Le capitaine Smith a fait appeler Thomas Andrews, le directeur des chantiers Harland et Wolff, qui, en tant que constructeur du navire, faisait le voyage inaugural pour corriger tous les défauts susceptibles d'apparaître pendant la première traversée. Si quelqu'un pouvait se rendre compte de la gravité de la situation, c'était bien lui.


Personnage étonnant que ce Thomas Andrews ! Il connaissait le Titanic dans ses moindres détails, et aucun ne lui était indifférent. Il aurait pu prévoir comment le navire allait réagir dans telle ou telle situation. En somme, il comprenait les navires comme certains hommes comprennent les chevaux, et il comprenait tout aussi bien les hommes qui travaillent sur les navires. Tout le monde venait le trouver pour évoquer ses problèmes.

Jusqu'ici son voyage s'était passé tout à fait normalement. Il parcourait le navire de long en large, le jour en prenant des notes. A 18h45, il s'habillait pour le souper, après il retournait à sa cabine, la A-36, et il mettait en ordre ses notes de la journée pour préparer ses futures recommandations.

Absorbé par son travail il n'avait pas entendu la secousse au moment de la collision. Il fallut le message du capitaine pour l'arracher à ses papiers. Quelques minutes plus tard il inspectait le navire en compagnie du capitaine Smith.
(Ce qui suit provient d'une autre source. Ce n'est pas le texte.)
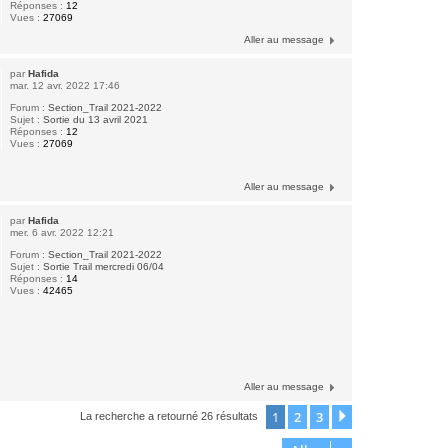
Réponses :
12
Vues :
27069
Aller au message
par
Hafida
mar. 12 avr. 2022 17:46
Forum :
Section_Trail 2021-2022
Sujet :
Sortie du 13 avril 2021
Réponses :
12
Vues :
27069
Aller au message
par
Hafida
mer. 6 avr. 2022 12:21
Forum :
Section_Trail 2021-2022
Sujet :
Sortie Trail mercredi 06/04
Réponses :
14
Vues :
42465
Aller au message
1
2
3
Suivant
La recherche a retourné 26 résultats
Quelle conclusion en tirer ? Thomas Andrews leur expliqua calmement : le Titanic pouvait flotter avec deux compartiments noyés, n'importe lesquels ; ou trois des cinq premiers ; ou même avec les quatre premiers. Mais en aucune façon, il ne pouvait flotter avec les cinq premiers compartiments noyés. C'était mathématique. Mais c'était tout de même un choc.
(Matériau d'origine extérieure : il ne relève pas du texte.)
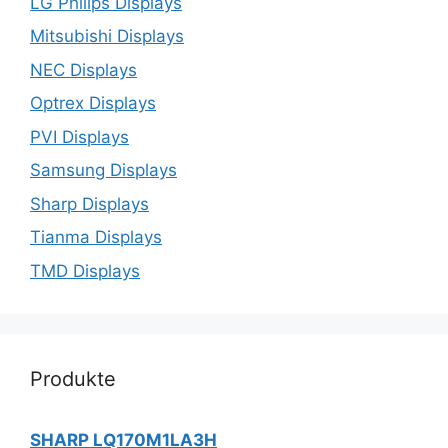
LG Philips Displays
Mitsubishi Displays
NEC Displays
Optrex Displays
PVI Displays
Samsung Displays
Sharp Displays
Tianma Displays
TMD Displays
Produkte
SHARP LQ170M1LA3H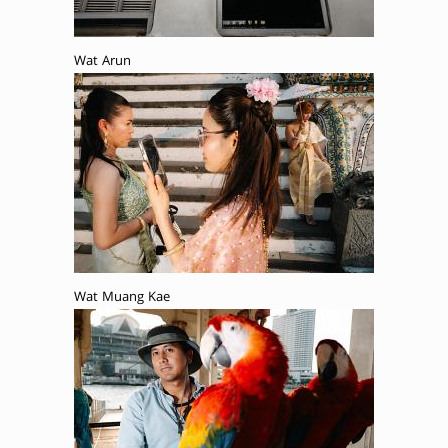
Wat Arun
Wat Muang Kae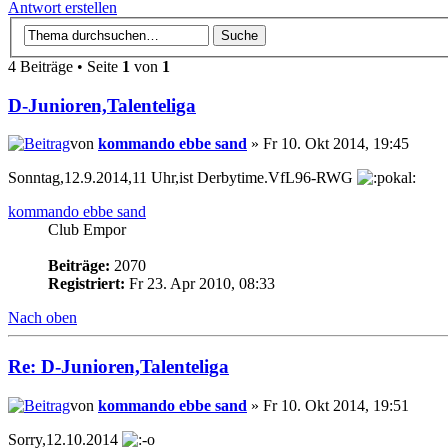
Antwort erstellen
4 Beiträge • Seite
1
von
1
D-Junioren,Talenteliga
von
kommando ebbe sand
» Fr 10. Okt 2014, 19:45
Sonntag,12.9.2014,11 Uhr,ist Derbytime.VfL96-RWG
kommando ebbe sand
Club Empor
Beiträge:
2070
Registriert:
Fr 23. Apr 2010, 08:33
Nach oben
Re: D-Junioren,Talenteliga
von
kommando ebbe sand
» Fr 10. Okt 2014, 19:51
Sorry,12.10.2014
A 0h05, 25 minutes après la collision, le capitaine Smith ordonne à son second Wilde de faire préparer les canots de sauvetage, au premier officier Murdoch de rassembler les passagers, au sixième officier Moody de sortir la liste d'affectation pour chaque canot, au quatrième officier Boxhall de réveiller le second officier Lightoller et le troisième officier Pitman. Ensuite, le capitaine alla lui même aviser la radio sur le pont des embarcations.